Countries that adopt measures to reduce tobacco use can prevent millions of premature deaths and much disability, especially among the poor.  The most effective (and cost-effective) measures are:

  • taxes on cigarettes and other tobacco products
  • non-price measures, especially comprehensive bans on advertising and promotion of tobacco, information, including porminent health warning labels, and smoking restrictions
  • cessation treatments and programs:  nicotine replacement therapy, counseling and support, anti-depressants etc that can help smokers to quit.

These measures generally will not harm economies.  In almost all countries, there would be no net loss of jobs.  Evidence shows that higher tobaco taxes generate increases in revenues.  Even where smuggling becomes a serious problem, tax increases bring greater revenues and reduce smoking.

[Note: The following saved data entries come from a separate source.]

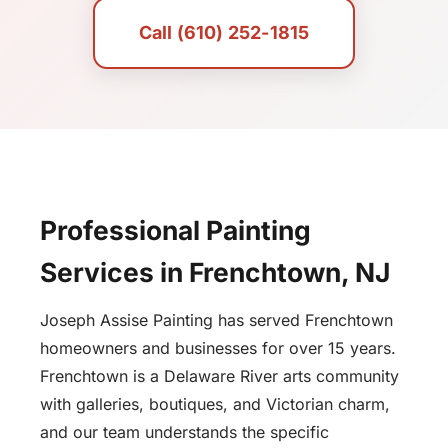
Call (610) 252-1815
Professional Painting
Services in Frenchtown, NJ
Joseph Assise Painting has served Frenchtown
homeowners and businesses for over 15 years.
Frenchtown is a Delaware River arts community
with galleries, boutiques, and Victorian charm,
and our team understands the specific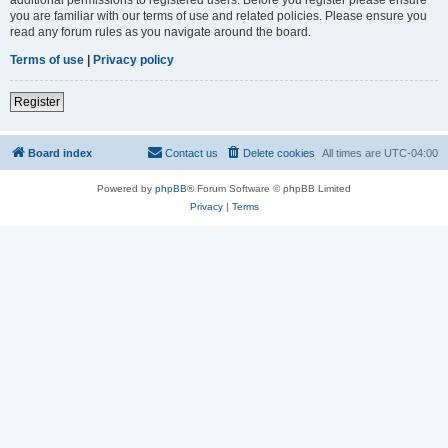
you are familiar with our terms of use and related policies. Please ensure you
read any forum rules as you navigate around the board.
Terms of use
|
Privacy policy
Register
Board index
Contact us
Delete cookies
All times are
UTC-04:00
Powered by
phpBB
® Forum Software © phpBB Limited
Privacy
|
Terms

Governments, international agencies, NGOs and citizens can all help to reduce the devastating impact on global health from smoking.  Moderate action could win substantial health gains in the 21st century.

The report is the outcome of strong collaboration amond governments, non governmental organizations (NGOs), researchers and Universities, agencies within the United Nations system, including the World Health Organiztion, UNICEF, the Food and Agriculture Organization and the International Monetary Fund, and the office on Smoking and Health at the U.S. Centers for Disease Control and Prevention.

Some comments about the report:

"The World Bank comprehensively dismisses the arguements of the tobacco industry that tobacco control measures impair freedom of choice."
-- The Financial Times, May 18, 1999

"Smoking is a very bigg killer accross the world, and its broad inroad into the Third World will kill more and more people in the future.  This report provides an understanding of the nature and magnitude of the problem and how it can be countered.  It is a fine balance of information and a timely plan of action."
-- Professor Amartya Sen.
1998 Nobel Laureat in Economics

"Tobacco is a major killer worldwide.  The biggest cost from tobacco is the enormous toll it brings from disease, suffering and family distress.  Health and not economic arguements, are the reason fro controlling tobacco, but economic arguements are raised as an obstacle to tobacco control policies."